NEW YORK (WABC) -- How can a horrific train derailment like the one in Philadelphia be prevented from ever happening again?
Well it turns out Amtrak was advised more than two decades ago to install Automatic Speed Control which slows down the train if the engineer is going too fast around a curve, the train will automatically slow down.
That deadly curve in Philadelphia will have that by year's end. But why didn't it have it before?
As the eighth victim was recovered from the Amtrak wreckage, the head of the railroad talked about future safety.
"I'm committing to meeting the requirement of positive train control. That will happen on the northeast corridor by the end of this year," said Joe Boardman, the CEO of Amtrak.
But long before Positive Train Control, there existed a simple half-century old technology that automatically slows trains going too fast on curves.
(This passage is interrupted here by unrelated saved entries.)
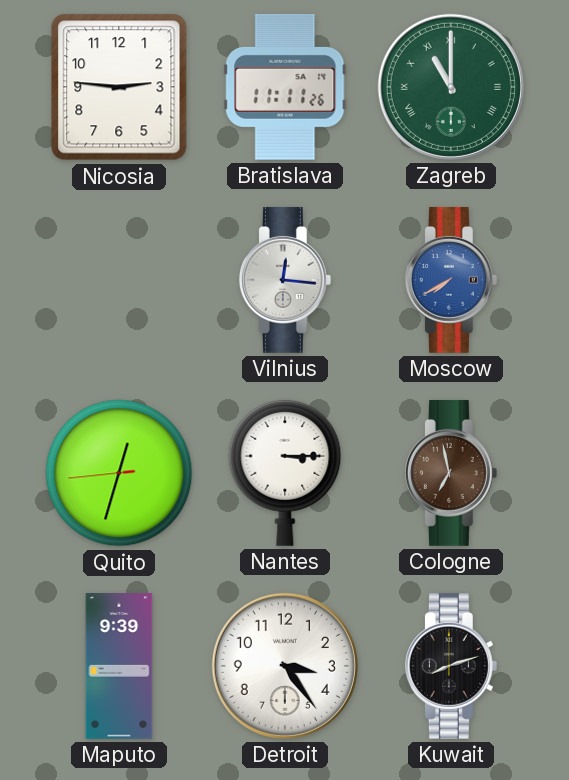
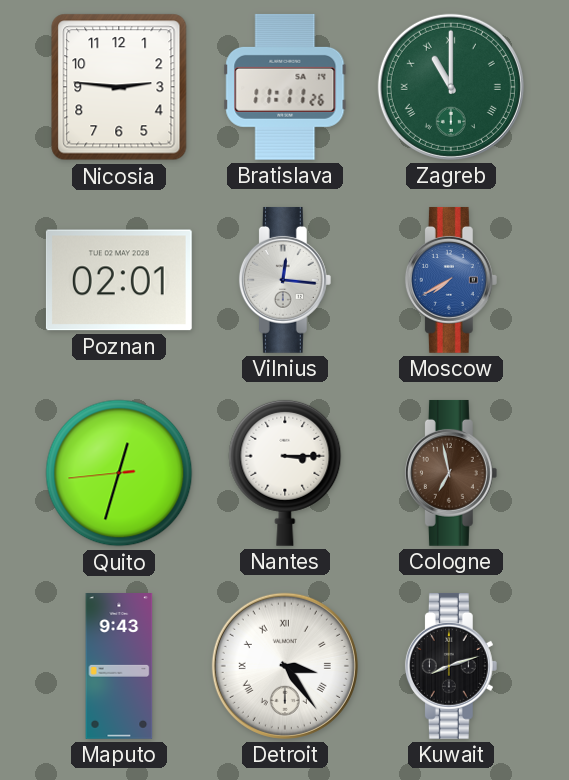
Poznan: none -> 02:01
Maputo: 9:39 -> 9:43
Detroit numerals: Arabic -> Roman
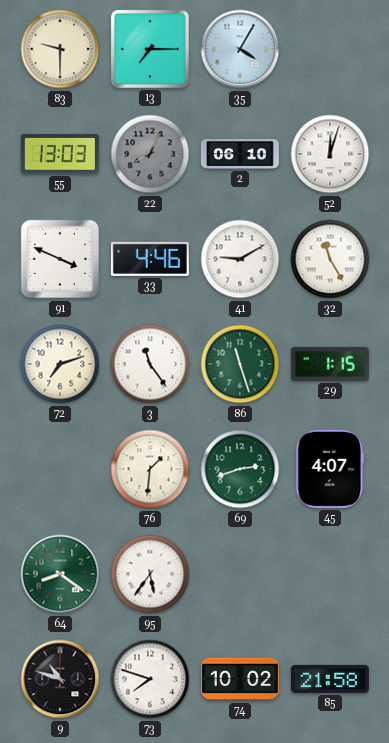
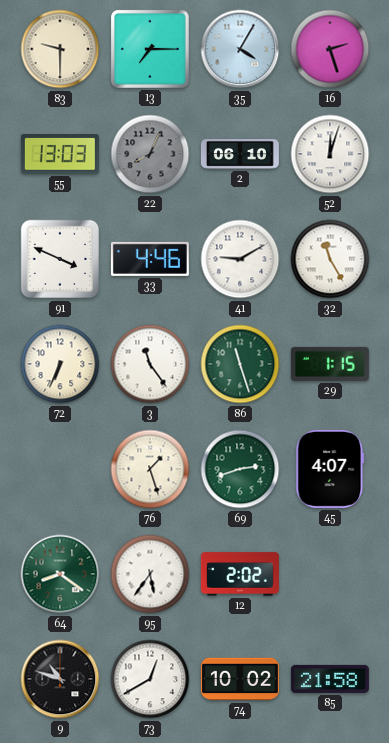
16: none -> 2:27
72: 7:12 -> 6:34
76: 1:31 -> 1:27
12: none -> 2:02
73: 7:48 -> 12:40
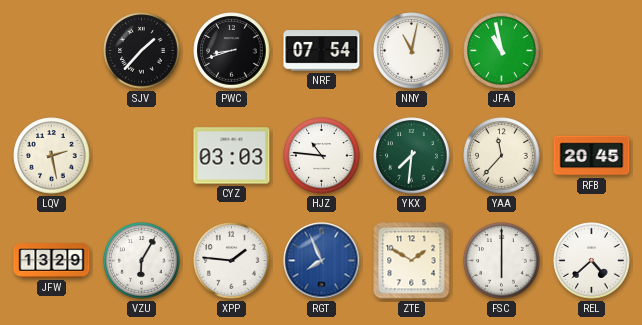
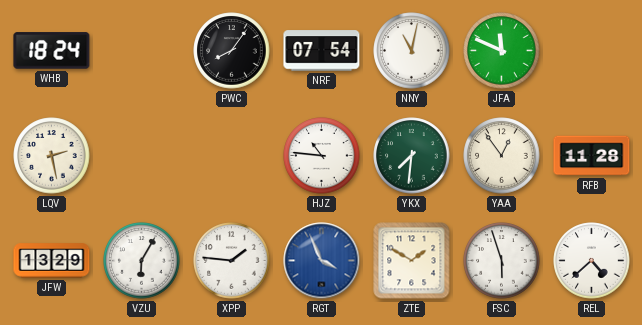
WHB: none -> 18:24
SJV: 1:37 -> none
PWC: 8:42 -> 8:06
JFA: 10:58 -> 11:49
CYZ: 03:03 -> none
YAA: 11:37 -> 12:54
RFB: 20:45 -> 11:28
RGT: 7:56 -> 3:56
FSC: 6:00 -> 5:57
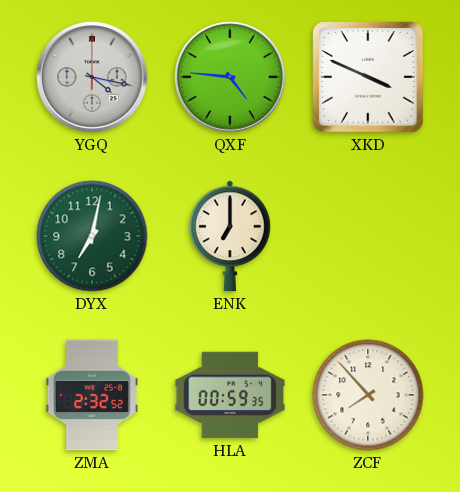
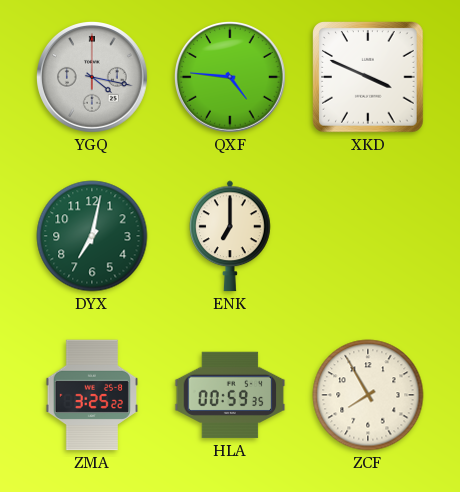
ZMA: 2:32 -> 3:25
ZCF: 7:53 -> 7:55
It's called Automatic Cab Signal Control.
"The technology was here and it wasn't put to use," said Pat Riley, a former federal railroad safety inspector.
Riley says he and his team told Amtrak 25 years ago to install the Automatic Speed Control after a near derailment at this dangerous curve in Elizabeth New Jersey.
"Had they listened to you 25 years ago and put in automatic speed control the Philly accident would have never happened," Eyewitness News Investigative Reporter Jim Hoffer said.
"That's correct, after the train got around this curve at high rate speed here in Elizabeth we tried to stop it at other locations," Riley said.
"They didn't listen?" Hoffer said.
"No," Riley said.
He says higher-ups at the FRA and Amtrak ignored their recommendation until a year later when 72 passengers were injured in an Amtrak derailment on a curve in Boston.
The NTSB blamed Amtrak for "failure to have advanced warning devices for speed reduction". Soon after, Amtrak started installing the Automatic Speed Control on some of its dangerous curves, but left others, such as the one in Philadelphia, unprotected.
"It's negligence, is it?" Hoffer said.
"I just want to say the recommendation was out there, it's a shame it wasn't heeded," Riley said.
For reasons this former safety inspector can't understand, Amtrak never installed it on the Philadelphia curve even though it's one of the trickiest on the northeast corridor with the speed limit dropping from 80 to 50 miles per hour heading into the curve.
25 years after he and his inspectors recommended the "easy fix", no automatic speed enforcement had been installed to protect passengers from being one human error away from a deadly accident.
"It disappoints me to see recommendations made weren't implemented properly and when I saw this accident I was devastated," Riley said.
We now know that had the train been headed in the other direction, it would have had Automatic Braking Protection.
Eyewitness News has been told installing it on the other side of the track would have cost Amtrak $10,000 to $20,000 and could have been done in a couple of weeks.